Streaming ChatGPT Generations

Introduction

ChatGPT is an auto-regressive Large Language Model. That means its output is generated token by token in a sequential fashion, where each token could be a combination of characters. Under normal circumstances (and popular coding practices), we access the ChatGPT model via an API which takes an input prompt, generate the output and then returns it. While it may sound okay, there is one problem -- model returns the output when the complete generation is done! This means if you want the model to generate long outputs (or even if your prompt is big due to few-shots examples or lengthy system prompts), you can expect a delay of several seconds before you receive the output.
This is not okay for user-facing applications where your users are patiently waiting for the output. Thats why ChatGPT UI gives the output in streaming fashion. Here, you see characters or words printing on your screen one after the another, rather than showing the complete output at once. This creates a perception of model writing your output as human does, and even though the delay in generating the complete output will be the same, the flow becomes more enduring.
Behind the scene, the ChatGPT API is using Server Side Events (SSE) i.e. media stream events to return each token as and when they are generated. SSE is like an intermediate approach between normal HTTP request (server returns one result per request) and websocket (server and client can send multiple requests and results). In SSE, while client sends one request, server can return multiple results.
In this article, we will try to replicate the ChatGPT streaming output behavior by creating a python application (FastAPI server) that could acts as a middleman between OpenAI and Frontend. In this case, OpenAI returns the outputs to our Python server at token level and the server passes it along to its client in the same manner. Let's get started!

Code

OpenAI Streaming

If you know how to use OpenAI package to generate ChatGPT output (which in itself is quite easy), then getting the streaming output nothing but adding one more param (stream=True) in openai.ChatCompletion.create. Below is the code that you can easily copy paste and start using right now,

# import 
import openai

# set the keys
openai.api_key = ".." # provide the key here
openai.organization = ".." # provide the key here

# create the ChatCompletion.create obj
completion = openai.ChatCompletion.create(
  stream=True, # the magic happens here
  model="gpt-3.5-turbo-0301",
  messages=[
    {"role": "system", "content": "You are a mails assistant. Given an email, write a proper reply."},
    {"role": "user", "content": """Mail: "We are all set. Thanks -Cam"
    """}
  ]
)

# print in streaming fashion
for chunk in completion:
    print(chunk.choices[0].delta.get("content", ""), end="", flush=True)
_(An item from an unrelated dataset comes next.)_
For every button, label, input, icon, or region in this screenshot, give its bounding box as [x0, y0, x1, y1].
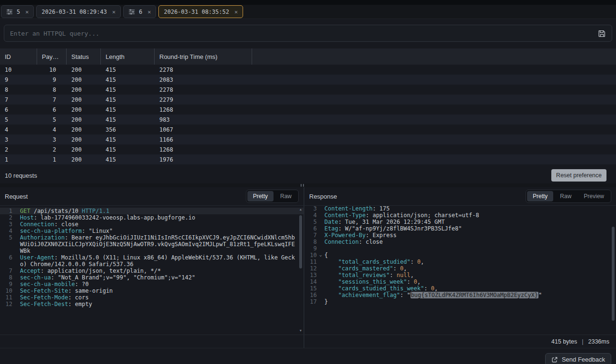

In the above code, just by adding the stream=True OpenAI package is able to take care of all the hardwork and we get a completion generator. In Python, you just need to iterate over it to get the result at token level and as and when they are available. For example, if you time it with and without the stream=True param, you will notice the difference in output and as well as in time. While without the param the output could be available after a couple of seconds, with the param the first token will be available within a second, and the subsequent tokens after the previous one with short gap.
To simulate the streaming output, we use print statement with end="" instead of default end="\n" so that to ignore the newline after each iteration. We also use flush=True so that print statment does not wait for its buffer to get full before printing on terminal.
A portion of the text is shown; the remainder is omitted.